That seems like lots of patients. I wonder if they are as willing to volunteer for clinical trials as many cancer patients are.
 
Swerd

Swerd

Audioholic Spartan
FWIW, my academic background is EE and math. I worked in audio/video electronics for 15+ years.

I have a good friend with occasional flareups of iritis. I remember taking him to the ER one day in grad school 25 years ago. He gets by with steroid eye drops when it flares up.

My brother has UC and has been on Simponi and now Remicade.

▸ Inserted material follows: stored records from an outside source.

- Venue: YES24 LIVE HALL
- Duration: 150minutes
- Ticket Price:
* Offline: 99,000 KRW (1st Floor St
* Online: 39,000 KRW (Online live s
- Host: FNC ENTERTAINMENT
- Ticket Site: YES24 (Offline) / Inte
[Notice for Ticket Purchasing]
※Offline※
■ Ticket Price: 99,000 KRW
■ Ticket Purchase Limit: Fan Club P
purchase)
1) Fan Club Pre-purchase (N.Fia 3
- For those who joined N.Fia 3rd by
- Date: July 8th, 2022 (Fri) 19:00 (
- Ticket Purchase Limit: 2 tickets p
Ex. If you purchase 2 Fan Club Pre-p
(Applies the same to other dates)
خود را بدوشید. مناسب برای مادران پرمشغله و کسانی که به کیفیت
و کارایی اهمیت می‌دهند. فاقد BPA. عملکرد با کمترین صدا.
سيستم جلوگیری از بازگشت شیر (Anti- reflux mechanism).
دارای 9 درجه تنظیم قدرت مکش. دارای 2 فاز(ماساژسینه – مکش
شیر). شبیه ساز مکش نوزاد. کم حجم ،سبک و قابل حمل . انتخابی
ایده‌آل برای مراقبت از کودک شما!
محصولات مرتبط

I have an official diagnosis of Crohn's disease and Undifferentiated Connective Tissue Disease (though some docs kinda think I have some strange hybrid of a lupus-like Crohn's or a Crohn's-like lupus or some mix. My neurologist thinks I have a form of vasculitis as well, but others disagree).

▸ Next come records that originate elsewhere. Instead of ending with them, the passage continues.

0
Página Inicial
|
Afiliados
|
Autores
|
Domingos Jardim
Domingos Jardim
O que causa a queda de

I was a case presentation at a annual medical conference about 15 years ago, was invited to attend, and have been attending ever since as a guest of one of the conference organizers.

The conference is an annual review of data & recommendations on using these medications in treatment of IBD. But since these 'autoimmune' diseases often go hand in hand, they've brought in speakers to talk about treating uveitis, AS, rheumatoid arthritis, psoriasis, etc, along with the main talks about IBD treatment.
Thanks for that info. I'm very glad you posted about this. I'm trying to learn what I can.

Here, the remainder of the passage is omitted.